22 April 2016

Hindering God – Easter V, 22 April 2016


If then God gave them the same gift that he gave us when we believed in the Lord Jesus Christ, who was I that I could hinder God?”  When they heard this, they were silenced.  (Acts 11:17-18)

Hindering God seems a curious concept.  The church tends to assume that it is all the time facilitating God.  Next Sunday we get to hear a story from the infant Christian church.  Peter has been resting, recuperating perhaps, at Joppa, a coastal town.  He falls asleep in the sunshine and he dreams.  In his dream he sees a lot of animals in some kind of sheet let down from heaven.  A voice tells him to kill and eat – but these are animals forbidden for food in the Jewish Law.  I suppose the significance of their being let down from heaven is that, although ritually forbidden, they are nevertheless part of God’s gift in creation.  Peter says there is no way he will transgress the Law to eat anything profane or unclean.  He never has, he says, and he never will.  The voice says, What God has cleansed you may not call profane.  Later, back in Jerusalem, when Peter is taken to task by Jewish Christians for having associated with Gentiles, he tells them this story, and how the same Spirit of God had come upon Gentile believers as upon Jews.  To impede this, by prejudice, by inability to let go of former things, is to hinder God.

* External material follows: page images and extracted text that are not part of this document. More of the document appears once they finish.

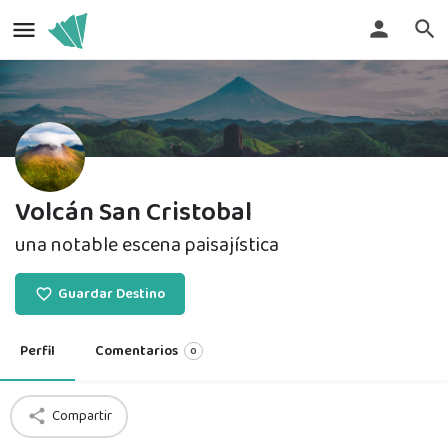
Volcán San Cristobal
una notable escena paisajística
Guardar Destino
Perfil
Comentarios
0
Compartir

Perhaps we hinder God all our lives, in a myriad of ways, some of them trivial and some certainly not.  Our choices at various times, our attitudes, the effects we have had on other people, perhaps needy people, it may be without our ever realising it.  Peter says he refuses to hinder God any more by discriminating between Jewish followers of Jesus, and non-Jewish, Gentile, or pagan, followers of Jesus.  It was the first major test of the Risen Christ’s power to bring down walls and reconcile differences – and that battle, confronted that day in Jerusalem, is being fought still among Jesus’s followers, along the racial divides, whether women may be ordained, for goodness sake!... the status of homosexual people in the company of Christ… and other assorted issues.

It is pretty basic contemplative understanding and experience that it is our egos that hinder God.  It is simply that the ego, however worthy, tends to usurp, even in subtle ways, the place that belongs to God.  The ego may have a heavy investment in the primacy of men in authority, or in the exclusion in societies and families of what seems different or strange.  The ego knows what it likes, and does not like.  The ego may have been seduced by power, money or style.  The ego may have developed desires and ambitions which conflict with the way of Christ. 

In the rhythm of contemplative life and prayer, the ego is constantly, daily, being brought back into submission to God.  This happens gently and quietly, and steadily, in disciplines of silence and stillness.  And one way of seeing it is that we are seeking no longer to hinder God, by our actions, by our attitudes, by our requirements, by our noisy presence in God’s world.